Sagittal Sinus Thrombosis: Clinical Features and Imaging

Sagittal Sinus Thrombosis: Clinical Features and Imaging


Questions and Answers

What is the empty delta sign in sagittal sinus thrombosus?

The empty delta sign is a central, darker-filling defect that can be seen on axial CT and MRI scan images.

What type of study is recommended for diagnosing sagittal sinus thrombosus?

Magnetic resonance venography (MRV) or a conventional angiogram are recommended for diagnosing sagittal sinus thrombosus.

How is sagittal sinus thrombosus treated?

Treatment of sagittal sinus thrombosus usually involves anticoagulation therapy, as well as treating seizures and elevated intracranial pressure, if present.

Study Notes

  • Sagittal sinus thrombosis is a rare condition that is often associated with one of the hypercoagulable states listed in Table 10.5.

  • The condition occurs with increased frequency in pregnant women and within the first few weeks post partum.

  • Obstruction of venous drainage usually causes elevated intracranial pressure.

  • Back pressure in cortical veins can cause parasagittal hemorrhages.

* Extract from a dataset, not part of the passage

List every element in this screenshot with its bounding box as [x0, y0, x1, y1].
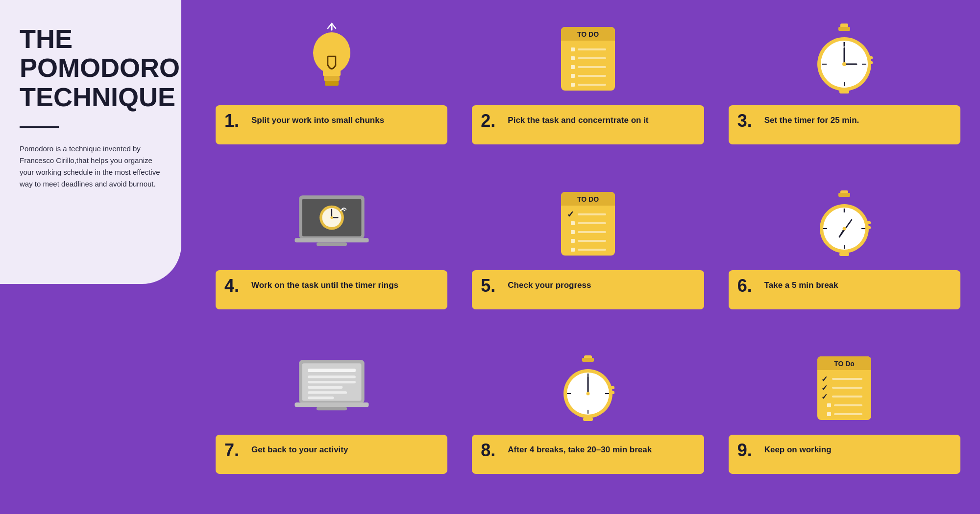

  • In addition, the increased venous pressure can decrease cerebral perfusion, leading to infarcts.

  • Seizures are common.

  • Patients often have headaches and papilledema, and they may have depressed level of consciousness.

  • The superior sagittal sinus can normally be seen as a triangular region on axial CT and MRI scan images.

  • In sagittal sinus thrombosus, there may be a central, darker-filling defect, called the empty delta sign.

  • More subtle radiological signs of sagittal sinus thrombosus include increased density of the sagittal sinus on CT due to coagulated blood, or increased T1 signal on MRI.

  • In suspected sagittal sinus thrombosus, regardless of whether these subtle radiological findings are present, a more definitive study should be performed, such as magnetic resonance venography (MRV) or a conventional angiogram.

  • Treatment usually involves anticoagulation therapy, although this is controversial when hemorrhage has occurred.

  • Seizures (see KCC 18.2) and elevated intracranial pressure (see KCC 5.3) should be treated as well, when present.